U-M joins coalition promoting access, affordability, success in higher ed

September 28, 2015
Contact: umichnews@umich.edu

ANN ARBOR—The University of Michigan today joins a diverse coalition of public and private colleges and universities that are coming together to improve the college admission application process for all students.

The Coalition for Access, Affordability and Success was formed to develop a free platform of online tools to streamline the experience of planning for and applying to college. The initial iteration of the planning tools will be available to freshmen, sophomores and juniors in high school beginning in January 2016.

In creating this platform, the coalition hopes to recast the college admission process from something that is transactional and limited in time into a more engaged, ongoing and educationally reaffirming experience. The coalition member schools also hope to motivate a stronger college-going mindset among students of all backgrounds, especially those from low-income families or underrepresented groups who have historically had less access to leading colleges and universities.

“The University of Michigan has long been in the forefront of keeping a Michigan education accessible to all qualified students. U-M is one of just a handful of public universities nationally that meets 100 percent of our in-state students’ demonstrated financial need,” said Kedra Ishop, U-M associate vice president for enrollment management. “This new platform has great potential and we want to be in a position to evaluate how it can benefit our future students.”

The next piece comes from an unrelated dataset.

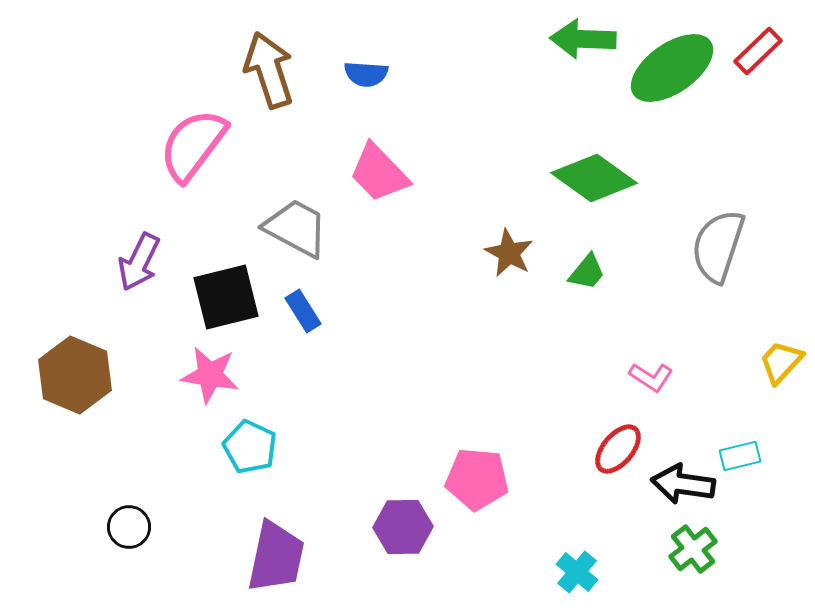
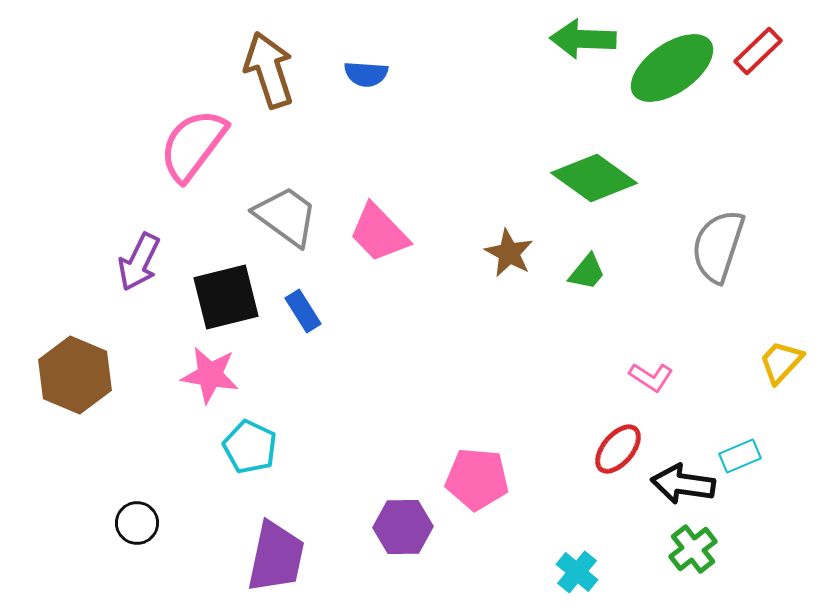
pink trapezoid: moved 60 px down
gray trapezoid: moved 10 px left, 12 px up; rotated 8 degrees clockwise
cyan rectangle: rotated 9 degrees counterclockwise
black circle: moved 8 px right, 4 px up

Coalition members currently include more than 80 public and private universities and colleges across the nation that have made a commitment to make college affordable and accessible and for students to be successful in completing their education.

The coalition, which continues to add members, will work over the next few months to develop tools and processes that are intended to address many of the barriers that prevent students from attending college or successfully earning a degree.

Later this year, the coalition will share details about new college planning and application tools that will streamline the admission and financial aid application processes, and allow students to begin planning for college much earlier in their high school years.

The online tools—which will include a digital portfolio, a collaboration platform and an application portal—seek to reshape the process of applying to college as the culmination of a student’s development over the course of his or her high school careers, reducing the unfamiliarity of the application and leveling the playing field for all students.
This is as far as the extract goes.